Queues are required with these Amazon GameLift features:

Learn more about queues in Placing Game Sessions. For information on creating a queue, see Create a Queue. For information on creating new game sessions with queues, see Create Game Sessions.

Why Use Queues?

We highly recommend using queues for game session placement even if you're not using an Amazon GameLift feature that requires them. While you always have the option to manually create a game session on a specific fleet (CreateGameSession), queues—particularly those that span multiple regions—can offer critical benefits for you and your players.

  • Minimize latency for a better player experience.

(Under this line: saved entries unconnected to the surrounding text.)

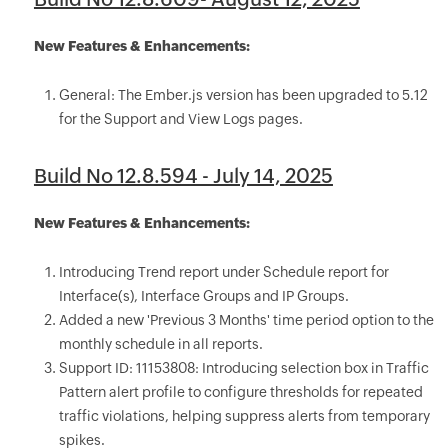
New Features & Enhancements:
General: The Ember.js version has been upgraded to 5.12
for the Support and View Logs pages.
Build No 12.8.594 - July 14, 2025
New Features & Enhancements:
Introducing Trend report under Schedule report for
Interface(s), Interface Groups and IP Groups.
Added a new 'Previous 3 Months' time period option to the
monthly schedule in all reports.
Support ID: 11153808: Introducing selection box in Traffic
Pattern alert profile to configure thresholds for repeated
traffic violations, helping suppress alerts from temporary
spikes.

When a game session placement request includes player latency data, FleetIQ ensures that players get the lowest possible latency to the game server. Set additional rules to minimize latency differences between players and to strike a balance between getting players into games fast and getting players into the best possible gaming experience.

  • Take advantage of lower-priced spot fleets. You can add spot fleets, which offer significantly lower hosting costs, to a queue at any time. When spot fleets are available, FleetIQ places new game sessions in fleets with the lowest possible latency and the lowest spot price.

  • Place new games faster at high capacity. A single fleet has limited capacity, and once that limit is reached, players must wait until additional instances are scaled up before new game sessions can start. A queue, however, can fall back to immediately make placements on other fleets if the preferred fleet is full. In addition, with auto-scaling, each fleet in the queue scales up as it nears full capacity, so it's unlikely that all fleets in a queue will be full at the same time. As a result, wait time for players is impacted less during surges in player demand.

  • Make game availability more resilient. Fleet and region-level outages can happen. When using a multi-region queue, a slowdown or outage doesn't have to affect player access to your game. Instead, if one or more preferred fleets are unavailable, Amazon GameLift can place new game sessions with the next best fleet. Auto-scaling then adjusts for this temporary shift in fleet activity until the preferred fleet(s) are available again.

  • Use extra fleet capacity more efficiently. To handle unexpected surges in player demand, it makes sense to have quick access to extra hosting capacity. When relying on a single fleet to support player access to your game, you need to maintain unused capacity just in case. In contrast, the fleets in a queue can act as fall backs, with increased player demand shifting to lesser used fleets in other regions as needed. For example, when demand is high in Asia, demand is typically low in Europe; your European fleets can provide additional capacity to support surges in Asia, even when they're scaled down during low demand.

  • Get metrics on game session placements and queue performance. Amazon GameLift emits queue-specific metrics, including statistics on placement successes and failures, the number of requests in the queue, and average time that requests spend in the queue. You can view these metrics in the Amazon GameLift console or in CloudWatch.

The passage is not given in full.